ICSI (Intra Cytoplasmic Sperm Injection) refers to the injection of a single sperm into the egg as a means of facilitating fertilization. ICSI became a clinical tool about 1992 , and its use revolutionized the treatment of male infertility.
Because of its effectiveness in helping infertile couples become pregnant, ICSI might be considered the second most important advance in infertility care. IVF treatments alone do not correct the problem when men have defective sperm.
ICSI is often used when male infertility conditions such as poor sperm quality or a low sperm count prevent fertilization, or when previous attempts at IVF fertilization have failed.
Unlike many fertility centers, we do not charge an additional free when ICSI is needed.
Pregnancy success rates for IVF procedures with ICSI have been shown in some studies to be higher than IVF without ICSI. This is because in many of the cases needing ICSI the female is relatively young and fertile (good egg quantity and quality) as compared to some of the women having IVF for other reasons.
In other words, the average egg quantity and quality tends to be better in ICSI cases (male factor cases) because it is less likely that there is a problem with the eggs – as compared to cases with unexplained infertility. Some unexplained cases have reduced egg quantity and/or quality – which lowers the chances for a successful IVF outcome.
IVF with ICSI success rates vary according to the specifics of the individual case, the ICSI technique used, the skill of the individual performing the procedure, the overall quality of the laboratory, the quality of the eggs, and the embryo transfer skills of the infertility specialist physician.
Sometimes IVF with ICSI is done for “egg factor” cases – low ovarian reserve situations. This is when there is either a low number, or low “quality” of eggs (or both). In such cases, ICSI fertilization and pregnancy success rates tend to be lower. This is because the main determinant of IVF success is the quality of the embryos. The quality of the eggs is a crucial factor determining quality and viability of embryos. In some cases, assisted hatching is done on the embryos prior to transfer, in order to maximize chances for pregnancy.
Preceding ICSI was PZD (Partial Zona Dissection) and SUZI (SUb-Zonal Insemination). However, neither of these techniques actually improved severe male factor infertility. Intracytoplasmic Sperm Injection was the technique that allowed very poor or rare sperm to be capable of fertilizing and egg.

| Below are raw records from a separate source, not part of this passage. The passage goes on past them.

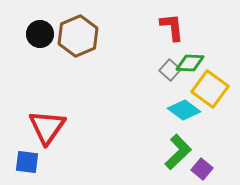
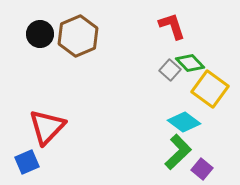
red L-shape: moved 1 px up; rotated 12 degrees counterclockwise
green diamond: rotated 44 degrees clockwise
cyan diamond: moved 12 px down
red triangle: rotated 9 degrees clockwise
blue square: rotated 30 degrees counterclockwise
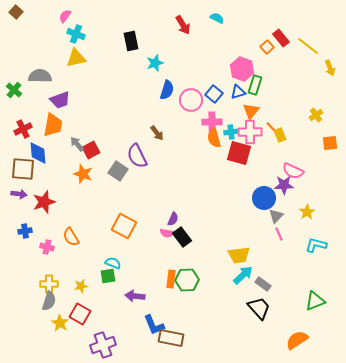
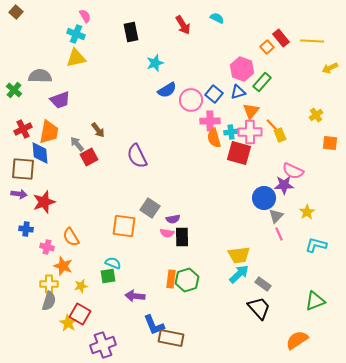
pink semicircle at (65, 16): moved 20 px right; rotated 112 degrees clockwise
black rectangle at (131, 41): moved 9 px up
yellow line at (308, 46): moved 4 px right, 5 px up; rotated 35 degrees counterclockwise
yellow arrow at (330, 68): rotated 84 degrees clockwise
green rectangle at (255, 85): moved 7 px right, 3 px up; rotated 24 degrees clockwise
blue semicircle at (167, 90): rotated 42 degrees clockwise
pink cross at (212, 122): moved 2 px left, 1 px up
orange trapezoid at (53, 125): moved 4 px left, 7 px down
orange line at (272, 128): moved 3 px up
brown arrow at (157, 133): moved 59 px left, 3 px up
orange square at (330, 143): rotated 14 degrees clockwise
red square at (91, 150): moved 2 px left, 7 px down
blue diamond at (38, 153): moved 2 px right
gray square at (118, 171): moved 32 px right, 37 px down
orange star at (83, 174): moved 20 px left, 92 px down
purple semicircle at (173, 219): rotated 56 degrees clockwise
orange square at (124, 226): rotated 20 degrees counterclockwise
blue cross at (25, 231): moved 1 px right, 2 px up; rotated 16 degrees clockwise
black rectangle at (182, 237): rotated 36 degrees clockwise
cyan arrow at (243, 275): moved 4 px left, 1 px up
green hexagon at (187, 280): rotated 15 degrees counterclockwise
yellow star at (60, 323): moved 8 px right
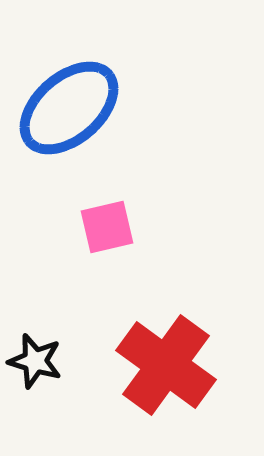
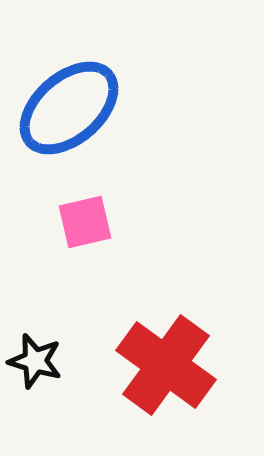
pink square: moved 22 px left, 5 px up
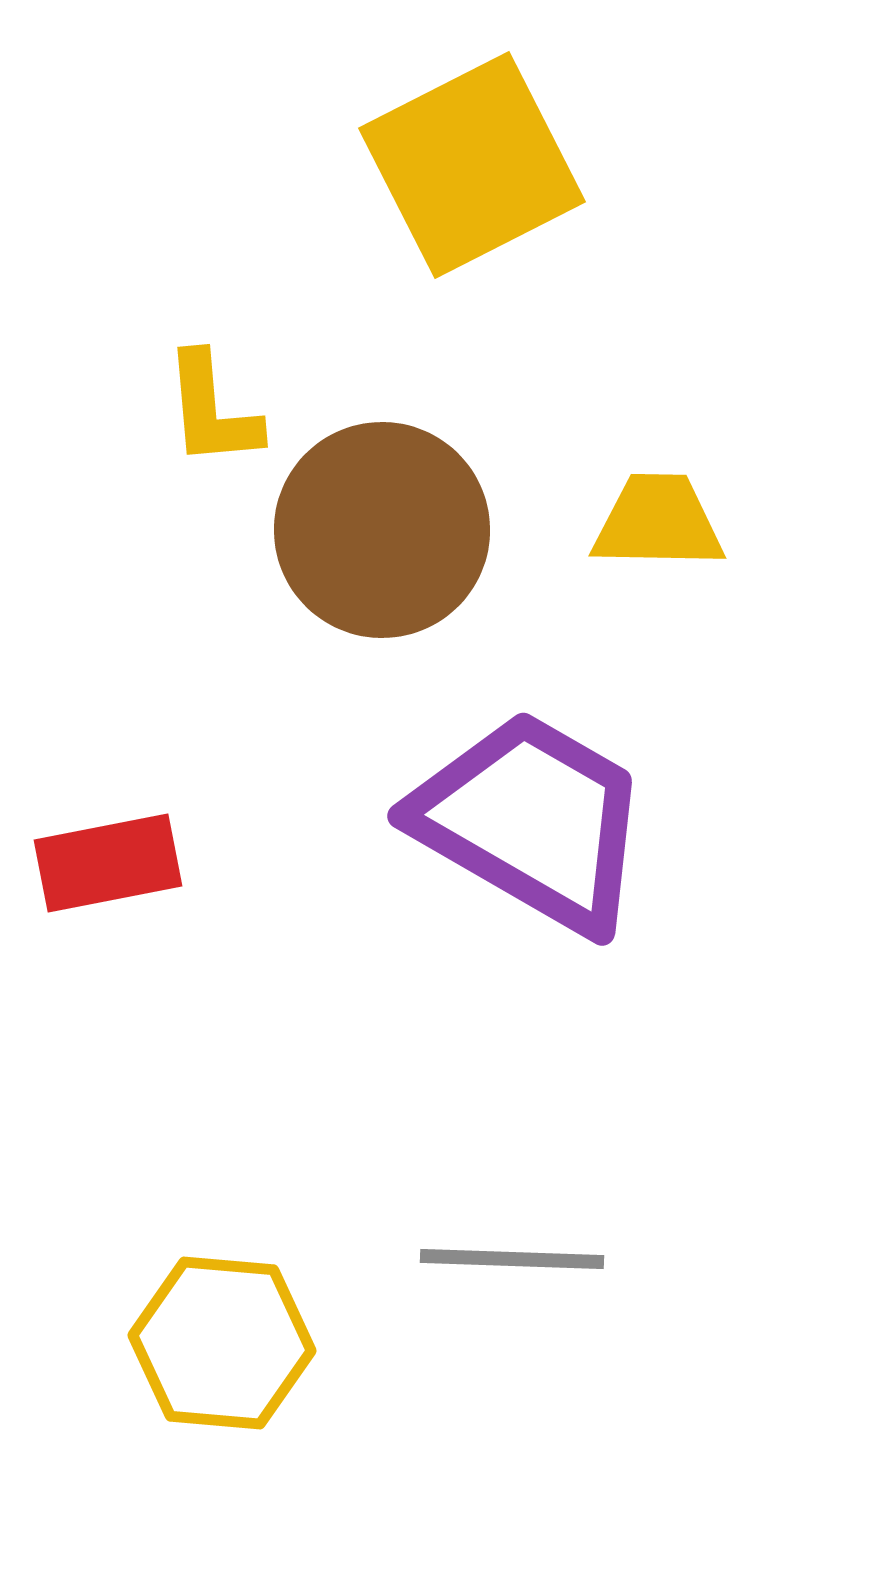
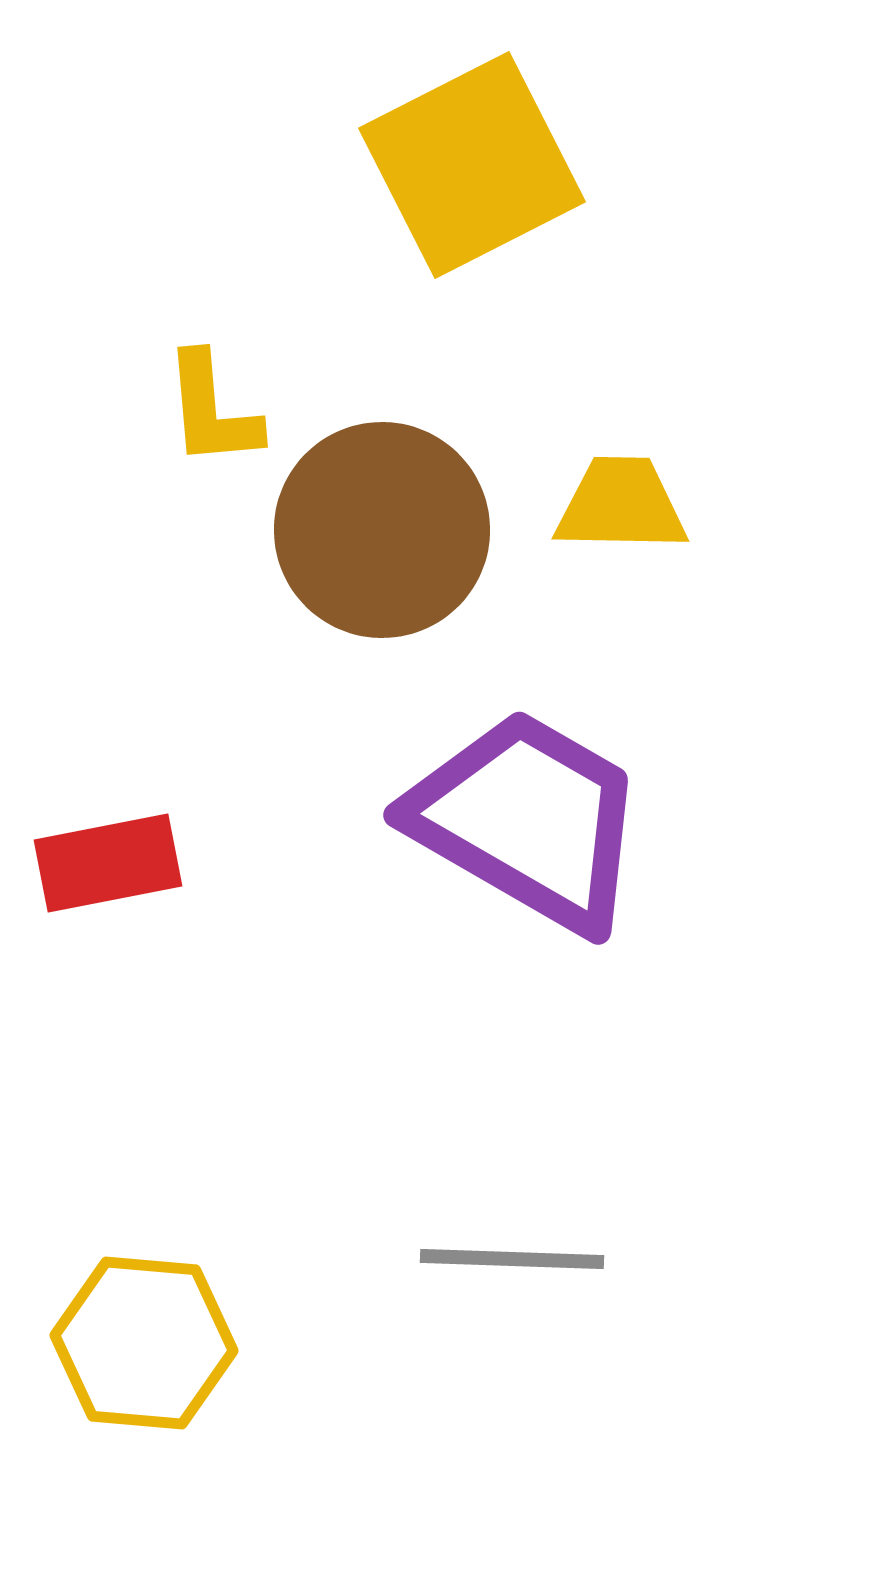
yellow trapezoid: moved 37 px left, 17 px up
purple trapezoid: moved 4 px left, 1 px up
yellow hexagon: moved 78 px left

PZD was a technique whereby the embryologists created a hole in the zona to allow the sperm easy access to the egg membrane. SUZI was a technique where one or more sperm were placed between the zona and the egg membrane. Unfortunately the fertilization rate was really not much different from that achieved with conventional IVF insemination. Men with failed fertilization did not do much better with these techniques.
While ICSI has been a miraculous treatment advance, it may have also “dumbed down” male infertility care. If the sperm analysis is abnormal then many couples are directed to IVF/ICSI very quickly when they may have alternatives. Further, many IVF cases only require conventional insemination. It is easier for many clinics to do ICSI than to determine whether the sperm is normal for conventional insemination.
For example, most statistics suggest that male infertility is present in about 30-40% of couples. One would think that conventional insemination would be adequate for the other 60-70% of cases.
This data shows that while the incidence of male factor in IVF cases remains stable at about 35%, the US national trend for ICSI has significantly risen from 35% in 1997 to over 60% in 2008 when the study was published. We have not seen the numbers decrease.
Further, the liveborn delivery rate is generally lower if ICSI is used when there is no male infertility factor present. The decrease is about 2-5%. The oldest patients may benefit from ICSI without a male factor but they represent a small portion of the IVF cycles.